Paylaş
Merhaba Güzin Abla, ailemin istemediği biriyle dini nikâhla evlendim. Birbirimizi seviyorduk. O karısından boşandı, evliliğinden iki çocuğu vardı. Benden 17 yaş büyük. O ortaokul mezunu, ben üniversite. Ben de 30 yaşındayım.
8 sene oldu. Şimdi bizim de iki çocuğumuz var, 2 ve 5 yaşında.
Annemle kaçak görüşüyorum, ablamlar ise annemle görüşmemi istemiyor. Evime benim tarafımdan hiç akrabamız gelmiyor.
Eşim çok huzursuz, yalancı ve kavgacı biri. Kavgalarımız sırasında ağza alınmayacak şeyler söylüyor.
Ben de oldum olası hiç sevmem böyle şeyleri. Hiç değmezmiş onun için göze aldıklarıma... Ve artık bende sevgi kalmadı.
Dayanamıyorum, ayrılmak istiyorum ama paramı onun ailesinden kalan ev için verdim ve hiç param yok.
Arkadaşlarım uzakta ve ben burada yalnızlaştım. Annemde kalamam. Çocuklar küçük. Bir de eşim daha çok hiddetlenecek çünkü ayrılmak istemiyor.
Hayatıma temiz bir sayfa açmak istiyorum. Çünkü her şeyden pişmanım. Televizyonlardaki bazı kadın programlarındaki kadınları izlediğimde kendi yaptıklarım gözümün önüne geliyor.
Nasıl yaptım bunları, şaşıyorum.
Başkalarının hayatını altüst ettim.
Şimdi de pişmanım...
Ayrıca kardeşlerimi, annemi özledim. Ne yapmalıyım bilmiyorum?
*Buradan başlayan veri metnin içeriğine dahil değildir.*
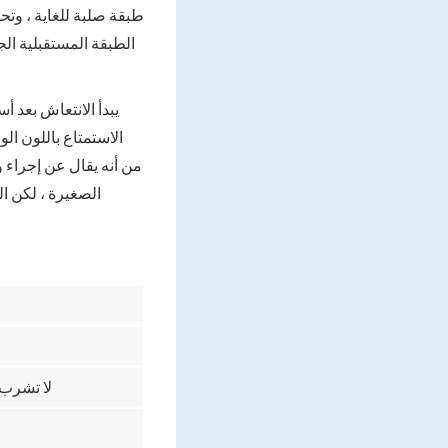
طبقة صلبة للغاية ، وتحم
الطبقة المستقبلية ال
يبدأ الانتعاش بعد أ
لا تشرب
◊ Rumuz: Eşimle anlaşamıyoruz
YANIT
Sevgili kızım, yapmaman gereken hatalar yapmışsın, bir yuvayı yıkmışsın, hiç değmeyecek bir erkek için tüm ailene sırtını dönmüşsün.
Şimdi pişman olduğunu söylüyorsun ama bunca yıl geçmiş aradan... Bir de üstelik iki çocuğun olmuş ve onlar da eminim mutsuz bir yuvada büyüyecekler.
Her zaman söylediğim gibi mutsuz evliliklerde olan hep çocuklara oluyor.
Ve bütün hayatları boyunca bu yaşadıkları, onların da hayatlarında ağır bir yük olarak kalacaktır.
Gerçekten benim de o televizyon programlarındaki inanılmaz olayları izlerken, kadınların fütursuzca anlattıklarını dinlerken, aklım duruyor.
Sen de yanlış yapmışsın ama bunun bedelini de ne yazık ki ödüyorsun.
Sevdiğin bu adamı hiç tanımadan evlenmişsin.
Ailen karşı çıksa da onun kabalıklarını, saygısız biri olduğunu, seni üzebileceğini görüp seni uyarmalarına rağmen inatla o adama gitmişsin.
Üstelik yuvasını yıkmasına sebep olarak, bir kadının ve çocuklarının acı çekmesine yol açmışsın.
Büyüklerimiz hep, “yıkılan bir yuvanın üzerine yuva kurulmaz” derlerdi.
Yine de senin için üzüldüm kızım. Ancak içinde bulunduğun bu duruma çözüm bulmak zor.
Dediğin gibi, iki çocuğunla annenin yanına dönmen pek de mümkün görünmüyor.
Çünkü bu evde seni istemeyen ablaların var ama belli mi olur, belki eşini bıraktığın için seni bağırlarına da basabilirler.
Özellikle de annen, sana kıyamayacaktır.
Ancak eşin seni rahat bırakmayabilir. Ama bütün bunlara rağmen kendi ayakların üzerinde durmak için ayrılmayı deneyebilirsin.
Bir hata yaptın diye bunun bedelini ömür boyu taşımak, bu adamı ömür boyu çekmek zorunda değilsin elbette.
Bunun için biraz cesarete ve şansa ihtiyacın var.